I have been member since january 2008,but never introduced myself here.
I am Chris,33 years and drive an Audi TT Quattro 225hp 2000 and a Volkswagen Golf LS 1975 (Swallowtail)

Bought the TT completly original,and changed it too what it is now 

First I bought 9x18 and 10x18 RH ZW4 wheels and a H&R 'gewindefahrwerke'. Painted the wheel centers black.
Also bought a new V6 front bumper and rear diffusior,debadged the rear and UK rear light for the complete red look.
Drove to southern Germany (1600km total) to change the bonnet.....for the more 'angry look'.

2 weeks ago I sold the RH ZW4's and bought a set of 8,5x19 and 9x19 BBS A6 wheels.Got tired of polishing the RH's every 2 weeks...
BBS will get silver paint soon.

Day 1.








Lowered and the RH's








Wheels black and V6 bumper.








Debadged rear.








Changed bonnet








The new wheels..


----------



## Wallsendmag (Feb 12, 2004)

Welcome to the forum


----------



## SAJ77 (Nov 16, 2008)

Love the bonnet...looks 8) :evil:


----------



## malstt (Apr 18, 2007)

Welcome to the forum, love your car. 8)


----------



## jammyd (Oct 11, 2008)

Belated welcome to the forum


----------



## Guest (Jul 5, 2009)

beautiful car! 

The bonnet looks superb!

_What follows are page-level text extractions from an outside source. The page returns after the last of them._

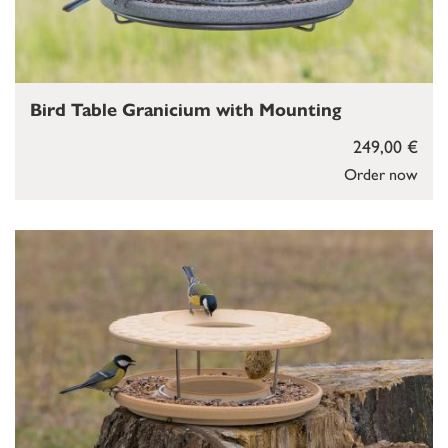
Bird Table Granicium with Mounting
249,00 €
Order now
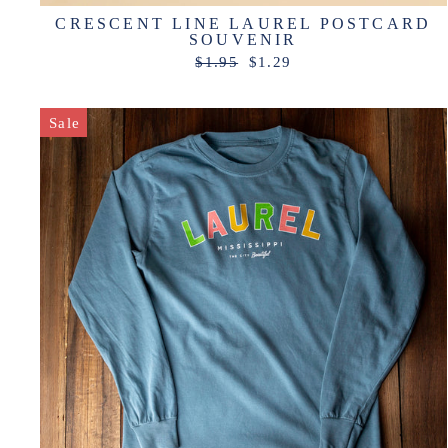
CRESCENT LINE LAUREL POSTCARD
SOUVENIR
Regular
Sale
$1.95
$1.29
price
price
Sale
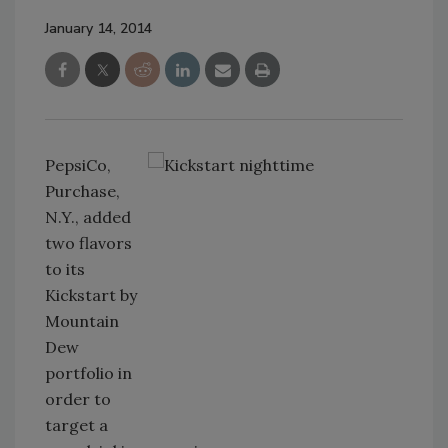
January 14, 2014
PepsiCo,
Purchase,
N.Y., added
two flavors
to its
Kickstart by
Mountain
Dew
portfolio in
order to
target a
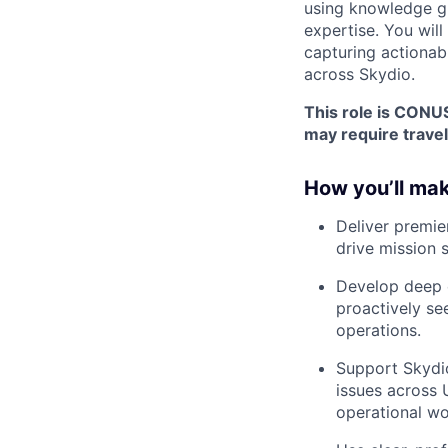
using knowledge gui
expertise. You will
capturing actionab
across Skydio.
This role is CONUS
may require travel
How you’ll mak
Deliver premie
drive mission 
Develop deep e
proactively se
operations.
Support Skydio
issues across 
operational wo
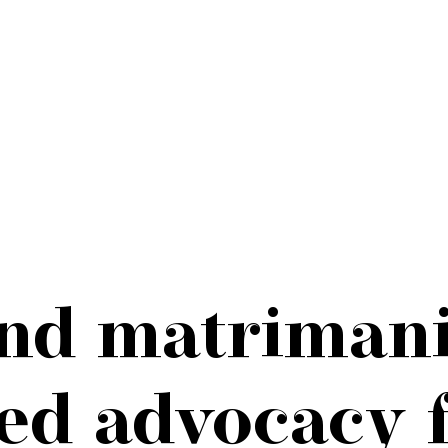
and matrimani
d advocacy f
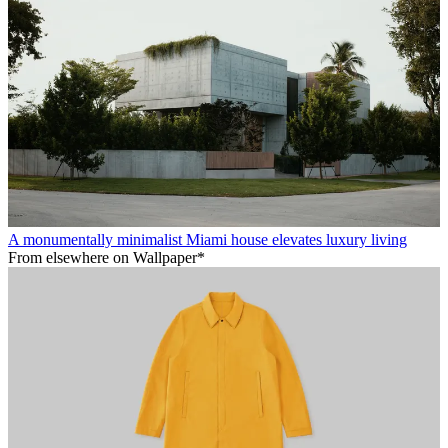
A monumentally minimalist Miami house elevates luxury living
From elsewhere on Wallpaper*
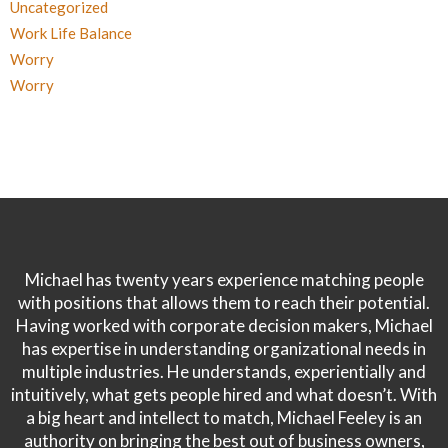
Uncategorized
Work Life Balance
Worry
Worry
Michael has twenty years experience matching people
with positions that allows them to reach their potential.
Having worked with corporate decision makers, Michael
has expertise in understanding organizational needs in
multiple industries. He understands, experientially and
intuitively, what gets people hired and what doesn’t. With
a big heart and intellect to match, Michael Feeley is an
authority on bringing the best out of business owners,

Is that custom work, or did you buy it from somewhere?


----------



## YELLOW_TT (Feb 25, 2004)

Welcome very nic looking TT


----------



## chris tt (Jan 13, 2008)

manphibian said:


> beautiful car!
> 
> The bonnet looks superb! Is that custom work, or did you buy it from somewhere?


The bonnet is custom work...welding is done at RTS-tuning near Ingolstadt (Germany)

The straightening and painting I did myself (its my job)


----------